> Provided records
============

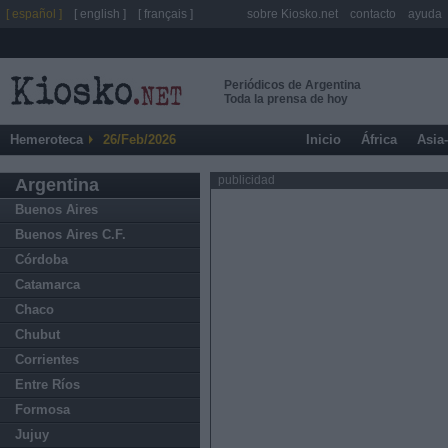
[ español ]
[ english ]
[ français ]
sobre Kiosko.net
contacto
ayuda
Periódicos de Argentina
Toda la prensa de hoy
Hemeroteca
26/Feb/2026
Inicio
África
Asia
publicidad
Argentina
Buenos Aires
Buenos Aires C.F.
Córdoba
Catamarca
Chaco
Chubut
Corrientes
Entre Ríos
Formosa
Jujuy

============

> Work task
Above are the records. Identify each line that contains the word "Argentina".

> Answer for the task
Periódicos de Argentina
Argentina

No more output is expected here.